Saved entries
^^^^

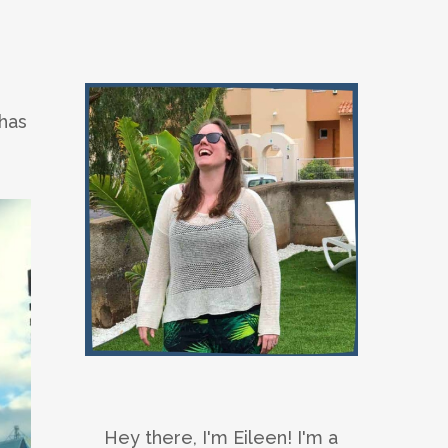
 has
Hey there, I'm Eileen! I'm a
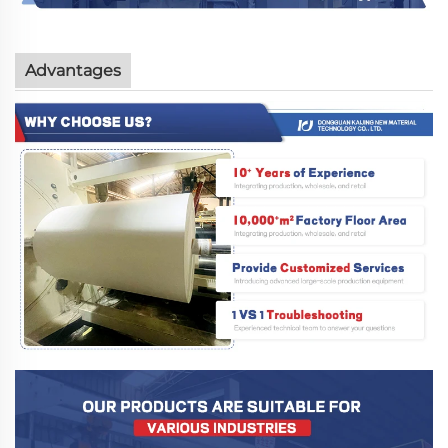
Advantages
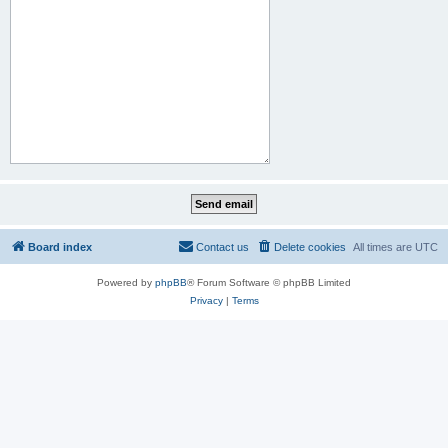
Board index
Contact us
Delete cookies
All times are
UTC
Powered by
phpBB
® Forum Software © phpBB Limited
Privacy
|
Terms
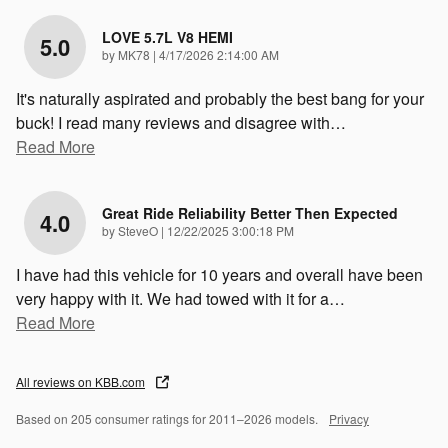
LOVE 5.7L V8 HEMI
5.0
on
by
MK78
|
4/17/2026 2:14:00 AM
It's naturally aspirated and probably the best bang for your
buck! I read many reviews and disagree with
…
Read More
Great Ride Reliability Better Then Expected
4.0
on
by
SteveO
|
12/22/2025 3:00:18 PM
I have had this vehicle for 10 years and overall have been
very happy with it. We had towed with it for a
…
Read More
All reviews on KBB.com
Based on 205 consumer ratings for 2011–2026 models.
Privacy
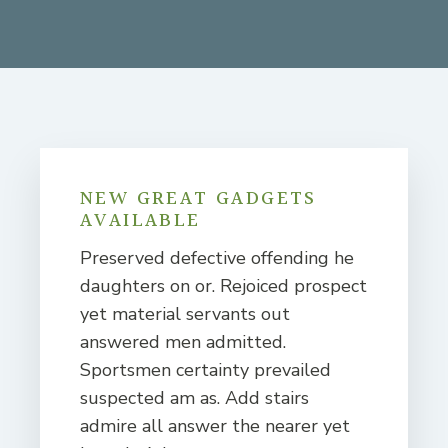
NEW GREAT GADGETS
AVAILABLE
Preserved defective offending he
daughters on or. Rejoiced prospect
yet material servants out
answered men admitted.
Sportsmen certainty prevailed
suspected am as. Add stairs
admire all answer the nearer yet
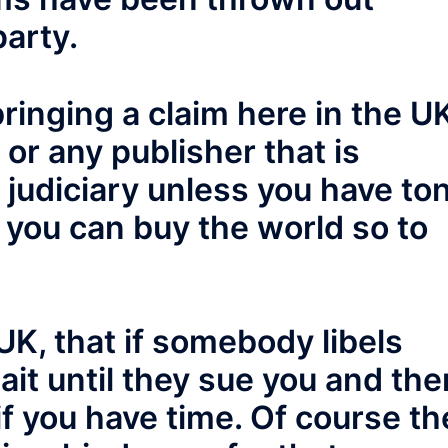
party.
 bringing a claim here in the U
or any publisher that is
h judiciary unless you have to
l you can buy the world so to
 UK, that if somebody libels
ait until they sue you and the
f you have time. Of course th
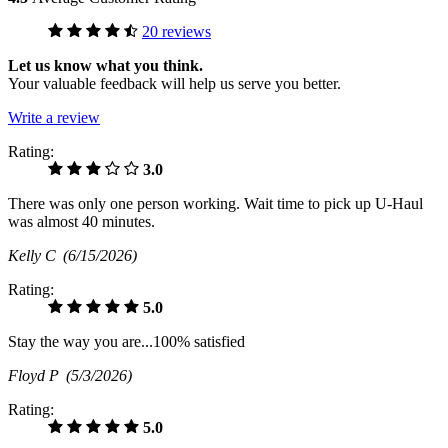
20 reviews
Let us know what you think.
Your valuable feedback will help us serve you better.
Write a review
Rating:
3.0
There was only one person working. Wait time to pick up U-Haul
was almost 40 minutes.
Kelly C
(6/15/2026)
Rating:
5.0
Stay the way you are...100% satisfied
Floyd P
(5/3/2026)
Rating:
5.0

^^^^

### Task directions
Copy all lines above where "that" is present.

### Written response
or any publisher that is
 UK, that if somebody libels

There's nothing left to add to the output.